-- Given data follows --
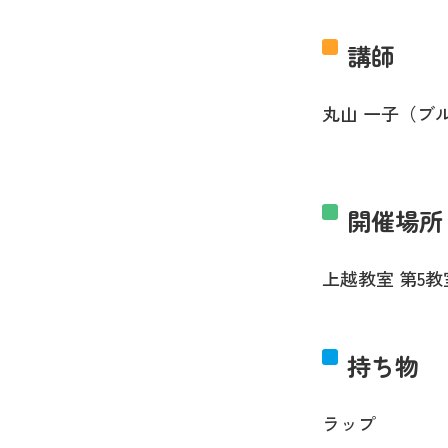
講師
丸山 一子（ブ
開催場所
上越教室 第5教
持ち物
ラップ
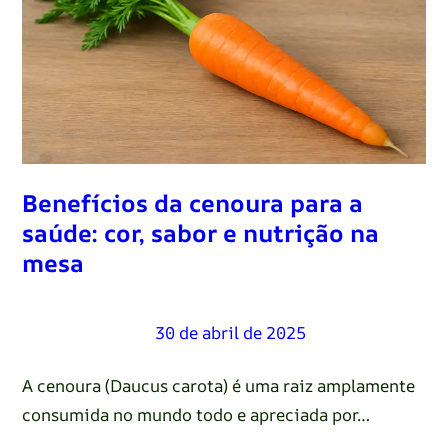
Benefícios da cenoura para a
saúde: cor, sabor e nutrição na
mesa
Renato Oliveira
–
30 de abril de 2025
A cenoura (Daucus carota) é uma raiz amplamente
consumida no mundo todo e apreciada por…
-- Given data concluded --
■ **Problem statement**: Output only the lines from the one that contains "saúde: cor, sabor e nutrição na" through the last line of the data above, each restated exactly.

■ **Task response**:
saúde: cor, sabor e nutrição na
mesa
Renato Oliveira
–
30 de abril de 2025
A cenoura (Daucus carota) é uma raiz amplamente
consumida no mundo todo e apreciada por…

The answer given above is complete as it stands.